Wikipedia Meets Bioarchaeology

In preparing my abstract for a conference on palaeodemography in Athens next month, I decided to check the Wikipedia entry for the term. It is short but decently written. As I scrolled through it, the reason that it sounded familiar finally clicked: the bibliography at the bottom, which consists of Larsen's Bioarchaeology and the chapter on palaeodemography in the older edition of the Katzenberg and Saunders book, were reading assignments in my Bioarchaeology class way back in the spring of 2006. Because students always want extra credit, I had decided to reward their writing short Wikipedia articles on all things bioarchaeological. Only two students ended up taking me up on this assignment. But a quick check of the history of the palaeodemography page confirmed that my student Cameron had written the first entry. It has since been updated, but most of his original article remains. The other article was on middle range theory, which has since become disambiguated into archaeology and sociology, and was written by my former-and-current student Lara. Almost all of the other words/terms that I suggested are still stubs in Wikipedia. The original assignment can be found here if anyone wants to issue a Wiki challenge to their osteo/bioarch students.

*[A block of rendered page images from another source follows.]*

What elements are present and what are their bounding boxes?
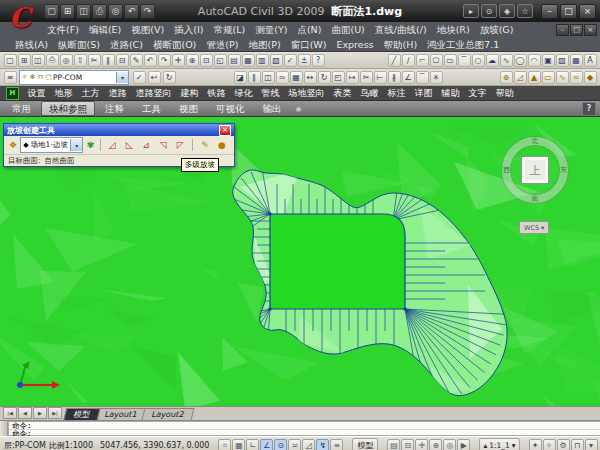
hongye-menu[interactable]: 鸿业工业总图7.1	[422, 37, 504, 52]
point-creation-icon[interactable]: ⊕	[500, 71, 513, 84]
save-icon[interactable]: ◫	[32, 54, 45, 67]
layer-dropdown[interactable]: ☼✻⊓□ PP-COM ▾	[19, 70, 129, 85]
tab-visualize[interactable]: 可视化	[208, 101, 253, 116]
hy-help[interactable]: 帮助	[491, 86, 518, 101]
undo-icon[interactable]: ↶	[144, 54, 157, 67]
preview-icon[interactable]: ◎	[60, 54, 73, 67]
zoom-icon[interactable]: ⊕	[429, 439, 442, 450]
copy-icon[interactable]: ∥	[102, 54, 115, 67]
elevation-editor-icon[interactable]: ✎	[197, 137, 213, 153]
undo-icon[interactable]: ↶	[124, 4, 139, 19]
hy-earthwork[interactable]: 土方	[77, 86, 104, 101]
multi-grading-icon[interactable]: ◸	[172, 137, 188, 153]
new-icon[interactable]: ▢	[4, 54, 17, 67]
grading-pad[interactable]	[270, 214, 405, 309]
hy-settings[interactable]: 设置	[23, 86, 50, 101]
corridor-tools-icon[interactable]: ◆	[584, 71, 597, 84]
revcloud-icon[interactable]: ☁	[486, 54, 499, 67]
arc-icon[interactable]: ⌒	[458, 54, 471, 67]
annotation-visibility-icon[interactable]: ✦	[529, 439, 542, 450]
minimize-button[interactable]: –	[541, 4, 558, 19]
hy-road-vertical[interactable]: 道路竖向	[131, 86, 176, 101]
hy-auxiliary[interactable]: 辅助	[437, 86, 464, 101]
hy-road[interactable]: 道路	[104, 86, 131, 101]
favorites-icon[interactable]: ☆	[517, 4, 533, 18]
save-icon[interactable]: ◫	[76, 4, 91, 19]
search-icon[interactable]: ⊙	[481, 4, 497, 18]
next-tab-button[interactable]: ▶	[33, 407, 47, 419]
surface-tools-icon[interactable]: ▲	[528, 71, 541, 84]
zoom-previous-icon[interactable]: ◱	[214, 54, 227, 67]
doc-minimize-button[interactable]: –	[556, 24, 569, 36]
compass-east-label[interactable]: 东	[560, 166, 567, 174]
last-tab-button[interactable]: ▶|	[48, 407, 62, 419]
pan-icon[interactable]: ✛	[172, 54, 185, 67]
points-menu[interactable]: 点(N)	[292, 22, 326, 37]
chamfer-icon[interactable]: ∠	[402, 71, 415, 84]
ellipse-icon[interactable]: ◯	[514, 54, 527, 67]
model-tab[interactable]: 模型	[64, 408, 101, 420]
extend-icon[interactable]: ⊢	[374, 71, 387, 84]
viewcube-compass[interactable]: 北 南 西 东 上	[502, 137, 568, 203]
polygon-icon[interactable]: ⬠	[430, 54, 443, 67]
insert-block-icon[interactable]: ▣	[542, 54, 555, 67]
subscription-center-icon[interactable]: ◈	[499, 4, 515, 18]
plot-preview-icon[interactable]: ◎	[108, 4, 123, 19]
dyn-toggle[interactable]: ↯	[316, 439, 329, 450]
ortho-toggle[interactable]: ∟	[246, 439, 259, 450]
pipes-menu[interactable]: 管道(P)	[201, 37, 243, 52]
chevron-down-icon[interactable]: ▾	[70, 139, 82, 151]
quickcalc-icon[interactable]: ±	[298, 54, 311, 67]
line-icon[interactable]: ╱	[388, 54, 401, 67]
general-menu[interactable]: 常规(L)	[208, 22, 250, 37]
trim-icon[interactable]: ✂	[360, 71, 373, 84]
break-icon[interactable]: ∦	[388, 71, 401, 84]
hy-railway[interactable]: 铁路	[203, 86, 230, 101]
table-icon[interactable]: ▦	[570, 54, 583, 67]
explode-icon[interactable]: ✳	[430, 71, 443, 84]
spline-icon[interactable]: ∿	[500, 54, 513, 67]
open-icon[interactable]: ⊞	[18, 54, 31, 67]
compass-south-label[interactable]: 南	[532, 195, 539, 203]
close-icon[interactable]: ×	[219, 125, 231, 136]
erase-icon[interactable]: ◪	[234, 71, 247, 84]
hy-site-vertical[interactable]: 场地竖向	[284, 86, 329, 101]
cut-icon[interactable]: ✂	[88, 54, 101, 67]
scale-icon[interactable]: ◰	[332, 71, 345, 84]
rectangle-icon[interactable]: ▭	[444, 54, 457, 67]
grading-group-dropdown[interactable]: ◆ 场地1-边坡 ▾	[20, 137, 83, 153]
steering-wheel-icon[interactable]: ◎	[443, 439, 456, 450]
workspace-icon[interactable]: ⚙	[557, 439, 570, 450]
set-target-surface-icon[interactable]: ✾	[84, 137, 96, 153]
help-icon[interactable]: ?	[312, 54, 325, 67]
edit-menu[interactable]: 编辑(E)	[84, 22, 126, 37]
create-transition-icon[interactable]: ⊿	[138, 137, 154, 153]
status-menu-icon[interactable]: ▾	[585, 439, 598, 450]
help-menu[interactable]: 帮助(H)	[379, 37, 423, 52]
palette-titlebar[interactable]: 放坡创建工具 ×	[4, 124, 234, 136]
stretch-icon[interactable]: ↦	[346, 71, 359, 84]
hy-terrain[interactable]: 地形	[50, 86, 77, 101]
pan-icon[interactable]: ✛	[415, 439, 428, 450]
array-icon[interactable]: ▦	[290, 71, 303, 84]
hy-text[interactable]: 文字	[464, 86, 491, 101]
create-infill-icon[interactable]: ◺	[121, 137, 137, 153]
fillet-icon[interactable]: ⌒	[416, 71, 429, 84]
grading-tools-icon[interactable]: ◿	[514, 71, 527, 84]
match-properties-icon[interactable]: ✎	[130, 54, 143, 67]
doc-restore-button[interactable]: □	[570, 24, 583, 36]
grading-group-icon[interactable]: ❖	[7, 137, 19, 153]
infocenter-expand-icon[interactable]: ▸	[463, 4, 479, 18]
layer-states-icon[interactable]: ↻	[163, 71, 176, 84]
coordinates-readout[interactable]: 5047.456, 3390.637, 0.000	[100, 441, 209, 450]
construction-line-icon[interactable]: ∕	[402, 54, 415, 67]
insert-menu[interactable]: 插入(I)	[169, 22, 208, 37]
rotate-icon[interactable]: ↻	[318, 71, 331, 84]
properties-icon[interactable]: ▤	[228, 54, 241, 67]
doc-close-button[interactable]: ×	[584, 24, 597, 36]
redo-icon[interactable]: ↷	[140, 4, 155, 19]
tab-output[interactable]: 输出	[255, 101, 290, 116]
polyline-icon[interactable]: ⌐	[416, 54, 429, 67]
paste-icon[interactable]: ⊟	[116, 54, 129, 67]
compass-west-label[interactable]: 西	[503, 166, 510, 174]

I don't think I had anticipated four years ago just how popular Wikipedia would be. It's my go-to site for quick-and-dirty information about a variety of topics. But I am surprised both that most of the terms in my original assignment are still undefined and that my students' work endures, albeit in a remodeled skeletal form apropos to the class in which they both did excellent work. This is definitely an assignment that I will resurrect in the future, as I strongly believe in both the duty of academics to share their knowledge with the public and the collective maintenance of freely available information online.